2. How could you use a threshold method as a means to indicate when flystrike preventative products should be applied?

Once about 0.5% of sheep (1 sheep in 200) are struck in any one week it is almost always most economical to treat the whole mob with a preventative treatment, as the costs of labour for monitoring and treating individuals are very high, as are the costs from deaths and severely struck sheep.

However, you should treat earlier, at a lower strike threshold, if you or your staff cannot check frequently enough to detect and treat struck sheep before the strike is advanced.

3. What should you do if you suspect that lice are resistant to the products you are using?

  • If you think that resistance may have caused a control break down, carry out a complete review of your lice control program, including the treatment method used and the biosecurity program. The Treatments Tool and Short Wool Tool in LiceBoss Tools can assist with this.
  • If no other reason for the breakdown can be found, then resistance is a possibility.
  • If a long wool treatment is being contemplated, consult the LiceBoss Long Wool Tool to determine whether it is economically justified and which chemicals can be used.
  • If applying a long wool treatment, use a product from a different chemical group to the last treatment used on this mob.
  • If a long wool treatment is used, it will not eradicate lice; all sheep will need to be treated after their next shearing. Use a chemical from a different group for the post-shearing treatment.
  • If problems continue to arise and no reason can be identified, seek professional advice.

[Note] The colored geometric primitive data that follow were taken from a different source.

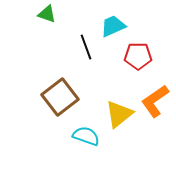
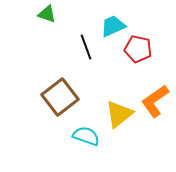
red pentagon: moved 7 px up; rotated 12 degrees clockwise
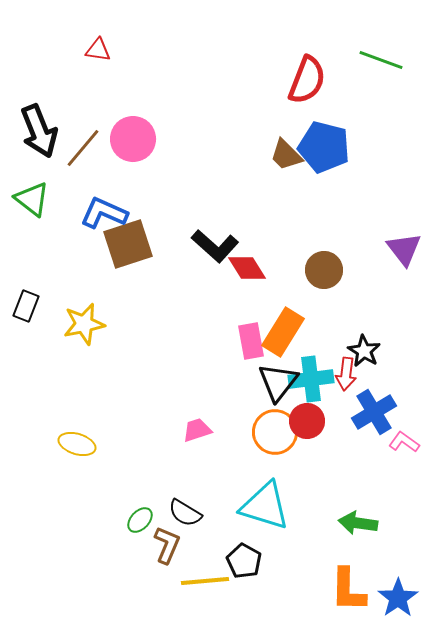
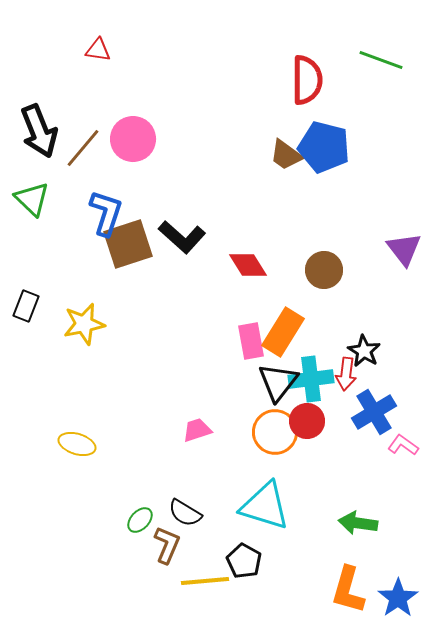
red semicircle: rotated 21 degrees counterclockwise
brown trapezoid: rotated 9 degrees counterclockwise
green triangle: rotated 6 degrees clockwise
blue L-shape: moved 2 px right; rotated 84 degrees clockwise
black L-shape: moved 33 px left, 9 px up
red diamond: moved 1 px right, 3 px up
pink L-shape: moved 1 px left, 3 px down
orange L-shape: rotated 15 degrees clockwise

4. How can smallholder goat owners assess whether goats require a drench against scour worms?

Body weight and condition score are useful indicators of scour worm infection.

Regular weighing or condition scoring of animals, preferably on an individual basis, can detect weight loss. Weight loss can result from causes other than worms, in particular, a decline in pasture quality, quantity or both. Increased nutritional requirements during early lactation can also cause weight and condition loss.

Condition scoring of goats is differs slightly between dairy goats and fibre/meat goat breeds. (follow the question link for more information).

Scouring is also an indicator of scour worms, but can be due to other causes.